In August 2015, Somali government forces launched an attack on an al-Shabaab stronghold in the village of Burgadud, located near Garbaharey. At least 20 al-Shabaab fighters were killed and 30 wounded; the government also lost nine soldiers, including two senior officials.

In September 2015, the newly appointed Gedo Regional Governor refused to allow the former governor to enter Garbaharey, leading the former governor to lead his troops to set up camp outside the town and escalating the conflict; however, the two sides reached a reconciliation after mediation by local elders. Abdullahi Fartaag, Vice President of Jubaland, also visited to help mediate the dispute.

In 2015, al-Shabaab destroyed more than 70 donkey carts in Garbaharey. In Garbaharey, donkey carts served three important purposes—transporting crops and household goods, fetching water, and lending to other households—but they were expensive. In February 2026, the International Organization for Migration (IOM) Somalia, with funding from the Japanese government, provided donkey carts to 100 low-income households.
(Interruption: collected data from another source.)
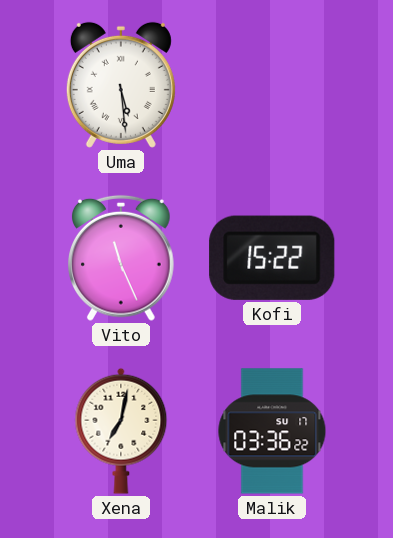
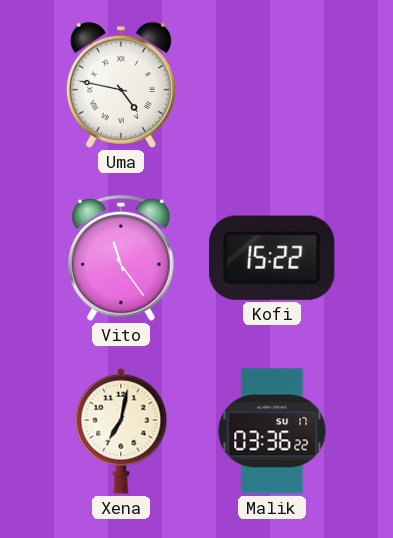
Uma: 5:29 -> 4:47
Vito: 11:26 -> 11:24
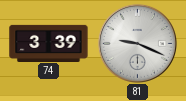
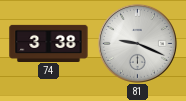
74: 3:39 -> 3:38
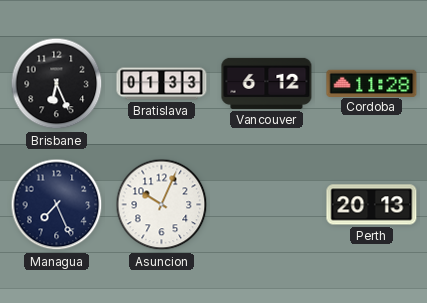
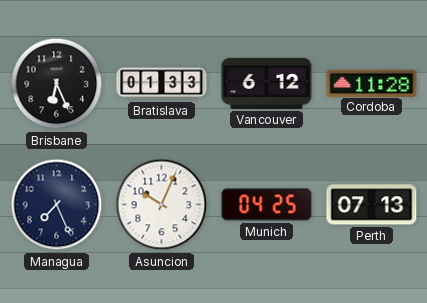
Munich: none -> 04:25
Perth: 20:13 -> 07:13
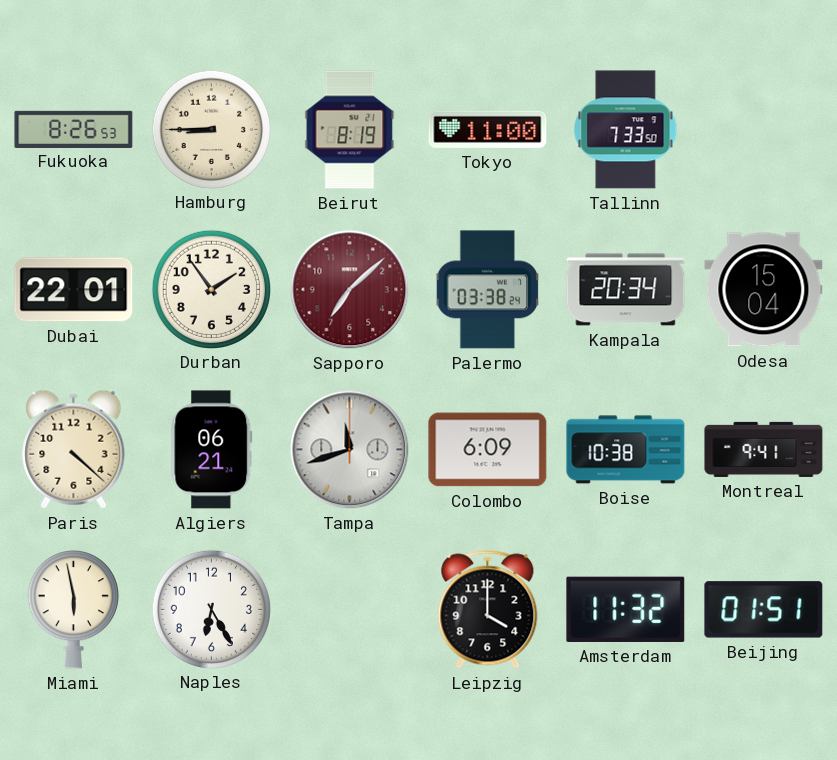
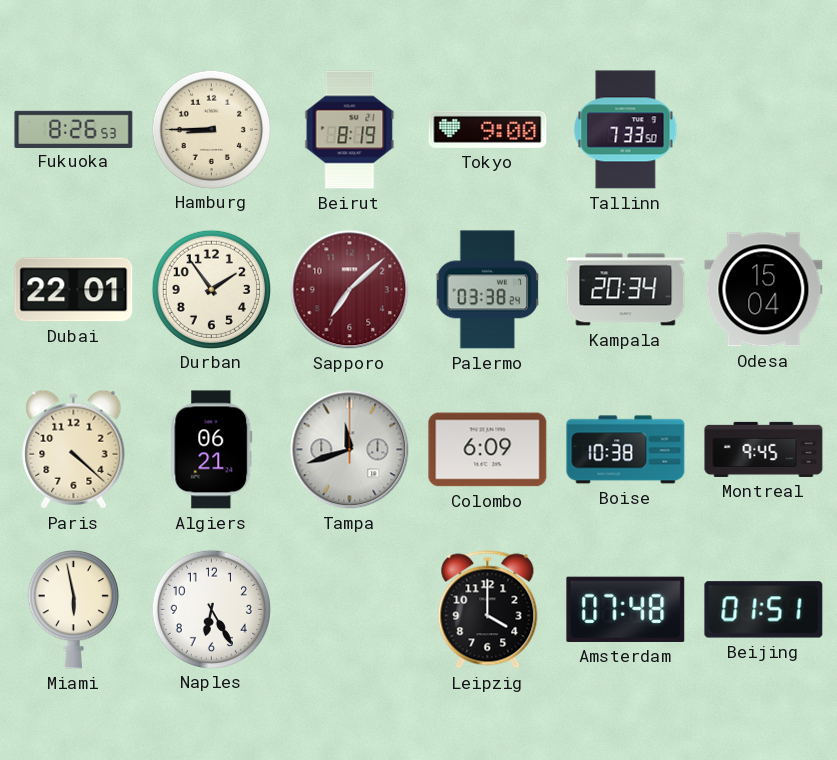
Tokyo: 11:00 -> 9:00
Montreal: 9:41 -> 9:45
Amsterdam: 11:32 -> 07:48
In December 2017, Somali government forces launched a large-scale offensive and recaptured villages between Garbaharey and Bardere from al-Shabaab. Al-Shabaab fled without putting up much resistance.

In August 2018, hundreds of residents of Garbaharey staged a protest against the Jubaland government. The residents voiced their hardships and called for change, urging the Federal Government of Somalia to intervene in the situation in Jubaland. During the protest, the residents stormed the home of Jubaland’s Minister of the Interior.

In October 2019, after Governor Garbahaarey visited Somalia's capital to discuss the drought, he was detained by security authorities and prevented from leaving the capital.

In the first half of 2020, a sand dam was constructed in a wadi, located 1 km from Garbaharey. The dam measures 1.2 kilometers in length, 50 to 60 meters in width, and 80 centimeters in height, with a freshwater storage capacity of 53,000 cubic meters, ensuring access to water for approximately 340 households (2,400 people). Before the project was built, boreholes were the only source of water, and during droughts, residents were forced to walk as far as 20 km to Tulo Barwaaqo or 40 km to the Juba River.

In August 2025, Mohamud Sayid Aden, First Vice President of Jubaland, condemned the actions of the Somali Federal Army in Garbaharey, calling them a provocation that undermined Jubaland's legitimate authority.